Mahkememizce davacının memur olup mal beyanına ilişkin ilgili tüm beyannamelerinin celbedildiğinde söz konusu beyannamelerde başından beri gayrimenkul bildirimlerinin olup, menkul bildiriminin bulunmadığı, tespit olmuştur.

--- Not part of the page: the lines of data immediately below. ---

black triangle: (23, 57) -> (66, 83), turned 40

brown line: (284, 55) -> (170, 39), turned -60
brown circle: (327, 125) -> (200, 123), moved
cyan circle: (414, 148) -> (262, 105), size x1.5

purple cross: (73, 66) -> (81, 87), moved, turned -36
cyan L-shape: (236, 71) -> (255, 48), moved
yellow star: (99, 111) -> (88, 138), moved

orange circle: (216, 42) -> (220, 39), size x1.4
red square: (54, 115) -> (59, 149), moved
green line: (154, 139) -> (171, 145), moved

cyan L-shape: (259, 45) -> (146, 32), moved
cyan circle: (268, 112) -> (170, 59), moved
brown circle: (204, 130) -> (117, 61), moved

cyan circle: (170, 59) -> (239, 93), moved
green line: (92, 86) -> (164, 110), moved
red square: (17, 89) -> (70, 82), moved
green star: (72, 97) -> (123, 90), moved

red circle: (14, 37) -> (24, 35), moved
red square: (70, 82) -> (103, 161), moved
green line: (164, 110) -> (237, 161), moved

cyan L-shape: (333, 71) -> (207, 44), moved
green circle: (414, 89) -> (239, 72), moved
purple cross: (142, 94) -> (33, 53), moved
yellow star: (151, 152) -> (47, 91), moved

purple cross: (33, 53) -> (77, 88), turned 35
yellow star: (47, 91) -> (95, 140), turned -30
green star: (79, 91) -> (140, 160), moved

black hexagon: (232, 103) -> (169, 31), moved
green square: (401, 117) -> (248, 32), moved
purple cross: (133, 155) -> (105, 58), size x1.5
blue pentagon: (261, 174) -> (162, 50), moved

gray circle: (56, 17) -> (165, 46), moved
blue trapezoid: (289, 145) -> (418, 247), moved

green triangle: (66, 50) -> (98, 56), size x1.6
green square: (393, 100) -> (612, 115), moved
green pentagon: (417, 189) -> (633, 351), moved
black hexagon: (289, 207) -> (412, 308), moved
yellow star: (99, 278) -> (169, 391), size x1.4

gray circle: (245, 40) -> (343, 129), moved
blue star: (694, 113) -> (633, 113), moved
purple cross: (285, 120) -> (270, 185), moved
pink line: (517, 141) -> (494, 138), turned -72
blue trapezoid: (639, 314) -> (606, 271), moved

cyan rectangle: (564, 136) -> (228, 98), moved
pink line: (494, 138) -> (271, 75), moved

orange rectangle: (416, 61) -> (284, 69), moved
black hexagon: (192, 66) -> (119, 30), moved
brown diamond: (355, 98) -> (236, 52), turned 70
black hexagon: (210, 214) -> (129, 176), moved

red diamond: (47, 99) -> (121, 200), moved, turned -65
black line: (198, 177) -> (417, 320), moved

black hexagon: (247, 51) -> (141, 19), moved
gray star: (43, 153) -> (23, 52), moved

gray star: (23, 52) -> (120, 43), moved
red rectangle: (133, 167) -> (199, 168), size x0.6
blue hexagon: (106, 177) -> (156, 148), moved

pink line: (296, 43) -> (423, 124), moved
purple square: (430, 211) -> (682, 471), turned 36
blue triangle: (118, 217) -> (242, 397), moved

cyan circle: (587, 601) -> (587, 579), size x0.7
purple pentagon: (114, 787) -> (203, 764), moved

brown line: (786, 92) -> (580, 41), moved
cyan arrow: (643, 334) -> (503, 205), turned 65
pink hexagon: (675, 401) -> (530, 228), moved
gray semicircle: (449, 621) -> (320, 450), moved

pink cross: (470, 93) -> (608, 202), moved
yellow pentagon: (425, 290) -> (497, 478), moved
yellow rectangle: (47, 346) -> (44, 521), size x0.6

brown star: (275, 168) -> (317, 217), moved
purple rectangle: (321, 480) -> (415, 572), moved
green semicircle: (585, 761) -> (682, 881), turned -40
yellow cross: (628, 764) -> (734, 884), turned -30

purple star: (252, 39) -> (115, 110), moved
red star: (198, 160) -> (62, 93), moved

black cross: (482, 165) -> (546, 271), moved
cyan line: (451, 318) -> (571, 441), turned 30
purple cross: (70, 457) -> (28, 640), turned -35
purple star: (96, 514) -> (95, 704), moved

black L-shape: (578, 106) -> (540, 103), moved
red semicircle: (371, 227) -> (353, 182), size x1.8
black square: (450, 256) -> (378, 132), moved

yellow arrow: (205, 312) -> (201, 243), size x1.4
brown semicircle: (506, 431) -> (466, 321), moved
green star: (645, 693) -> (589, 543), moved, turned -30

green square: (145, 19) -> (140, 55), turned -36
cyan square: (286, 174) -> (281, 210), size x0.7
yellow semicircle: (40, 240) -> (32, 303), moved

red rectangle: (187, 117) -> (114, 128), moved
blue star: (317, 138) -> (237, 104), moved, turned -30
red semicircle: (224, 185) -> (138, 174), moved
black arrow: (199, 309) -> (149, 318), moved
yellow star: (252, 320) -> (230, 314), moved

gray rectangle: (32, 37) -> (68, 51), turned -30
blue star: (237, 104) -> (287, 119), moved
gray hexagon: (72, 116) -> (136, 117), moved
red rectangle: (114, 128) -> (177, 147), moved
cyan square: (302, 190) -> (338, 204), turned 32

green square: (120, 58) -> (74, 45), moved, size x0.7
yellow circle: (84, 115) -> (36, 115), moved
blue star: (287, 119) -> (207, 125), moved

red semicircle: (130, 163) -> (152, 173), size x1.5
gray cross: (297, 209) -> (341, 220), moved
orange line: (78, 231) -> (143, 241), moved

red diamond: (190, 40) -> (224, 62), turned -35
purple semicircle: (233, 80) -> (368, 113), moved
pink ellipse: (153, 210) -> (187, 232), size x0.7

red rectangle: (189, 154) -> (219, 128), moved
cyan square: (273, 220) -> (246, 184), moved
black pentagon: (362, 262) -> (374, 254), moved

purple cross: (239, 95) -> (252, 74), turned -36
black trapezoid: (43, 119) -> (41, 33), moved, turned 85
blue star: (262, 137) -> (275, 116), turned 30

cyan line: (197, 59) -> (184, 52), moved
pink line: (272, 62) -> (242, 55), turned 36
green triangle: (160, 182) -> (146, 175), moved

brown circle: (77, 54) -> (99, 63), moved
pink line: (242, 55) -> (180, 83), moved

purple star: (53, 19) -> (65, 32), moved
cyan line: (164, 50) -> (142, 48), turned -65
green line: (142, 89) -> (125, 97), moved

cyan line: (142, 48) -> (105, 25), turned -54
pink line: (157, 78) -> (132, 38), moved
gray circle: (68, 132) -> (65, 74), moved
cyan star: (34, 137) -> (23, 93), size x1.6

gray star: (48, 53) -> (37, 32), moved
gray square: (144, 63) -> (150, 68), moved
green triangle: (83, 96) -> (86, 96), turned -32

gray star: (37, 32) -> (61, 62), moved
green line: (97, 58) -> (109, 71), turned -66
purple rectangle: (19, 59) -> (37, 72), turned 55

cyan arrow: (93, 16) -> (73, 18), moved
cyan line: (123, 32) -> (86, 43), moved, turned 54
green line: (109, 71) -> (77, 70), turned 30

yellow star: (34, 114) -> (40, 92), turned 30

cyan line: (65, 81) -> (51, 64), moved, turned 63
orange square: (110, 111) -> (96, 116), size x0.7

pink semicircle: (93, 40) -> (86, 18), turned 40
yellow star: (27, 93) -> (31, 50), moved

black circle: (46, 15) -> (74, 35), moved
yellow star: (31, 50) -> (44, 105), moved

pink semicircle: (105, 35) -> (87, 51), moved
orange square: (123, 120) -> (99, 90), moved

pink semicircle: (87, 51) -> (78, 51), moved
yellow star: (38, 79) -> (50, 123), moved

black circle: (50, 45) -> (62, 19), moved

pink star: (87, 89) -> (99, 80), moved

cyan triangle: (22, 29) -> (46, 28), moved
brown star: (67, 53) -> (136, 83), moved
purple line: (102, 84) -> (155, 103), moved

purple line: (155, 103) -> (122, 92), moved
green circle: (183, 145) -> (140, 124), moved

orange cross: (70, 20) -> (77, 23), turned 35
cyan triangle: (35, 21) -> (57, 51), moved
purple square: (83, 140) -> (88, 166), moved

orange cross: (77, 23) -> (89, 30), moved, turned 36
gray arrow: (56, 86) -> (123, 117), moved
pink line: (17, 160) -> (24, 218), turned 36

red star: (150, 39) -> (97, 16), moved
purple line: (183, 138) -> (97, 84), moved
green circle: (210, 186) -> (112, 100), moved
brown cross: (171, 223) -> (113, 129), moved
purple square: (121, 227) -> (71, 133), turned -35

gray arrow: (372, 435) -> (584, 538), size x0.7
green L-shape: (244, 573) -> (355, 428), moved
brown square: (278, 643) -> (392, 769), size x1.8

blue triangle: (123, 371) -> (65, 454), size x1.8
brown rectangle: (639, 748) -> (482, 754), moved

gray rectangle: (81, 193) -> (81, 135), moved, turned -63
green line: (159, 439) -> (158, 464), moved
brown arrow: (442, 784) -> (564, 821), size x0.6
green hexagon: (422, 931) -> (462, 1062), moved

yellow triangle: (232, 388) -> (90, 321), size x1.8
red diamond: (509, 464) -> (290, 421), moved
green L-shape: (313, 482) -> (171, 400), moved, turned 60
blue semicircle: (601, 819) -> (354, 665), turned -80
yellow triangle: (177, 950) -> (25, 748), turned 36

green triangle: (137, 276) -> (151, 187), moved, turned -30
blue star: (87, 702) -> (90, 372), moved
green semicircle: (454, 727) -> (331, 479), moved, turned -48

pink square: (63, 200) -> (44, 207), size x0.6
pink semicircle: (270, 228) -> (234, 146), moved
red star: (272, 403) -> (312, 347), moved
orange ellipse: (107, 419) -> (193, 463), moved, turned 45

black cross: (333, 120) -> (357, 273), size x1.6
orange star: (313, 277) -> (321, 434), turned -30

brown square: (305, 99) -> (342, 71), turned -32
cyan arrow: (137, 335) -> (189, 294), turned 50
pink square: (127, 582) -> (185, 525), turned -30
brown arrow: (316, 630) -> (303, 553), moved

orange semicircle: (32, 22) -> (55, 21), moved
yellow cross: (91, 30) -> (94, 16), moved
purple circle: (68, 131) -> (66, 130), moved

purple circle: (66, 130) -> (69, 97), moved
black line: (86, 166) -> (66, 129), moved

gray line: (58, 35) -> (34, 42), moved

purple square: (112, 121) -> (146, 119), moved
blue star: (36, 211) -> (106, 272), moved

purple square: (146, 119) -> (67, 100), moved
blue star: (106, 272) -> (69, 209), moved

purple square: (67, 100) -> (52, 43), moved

Yapılan yargılama neticesinde mahkememizin 28/12/2012 tarih, 2007/515 esas, 2012/287 karar sayılı kararı ile davacının kiraladığı kasaya ilişkin tanıtım kartının bulunmadığı, davacının şubede kayıtlı tasarruf hesabının bulunduğu ama en son işlem tarihinin 1993 yılı olup, öncesi hareketlerin bulunmadığı, kasa tetkikinde gri 126 nolu kasanın olmayıp 121 numarada bittiği, davacının mal beyanında belirttiği ziynet eşyalarını açıklamadığı ve kiralandığı tarihten bu yana hiç açılıp yoklanmayan araştırma yapılmayan kasanıın seneler sonra açılması için müracaat edilmesinin hayatın olağan akışı içinde makul olmadığı gerekçesi ile ile davanın reddine karar verilmiş olup, verilen karar davacı vekilince temyiz edilmiştir.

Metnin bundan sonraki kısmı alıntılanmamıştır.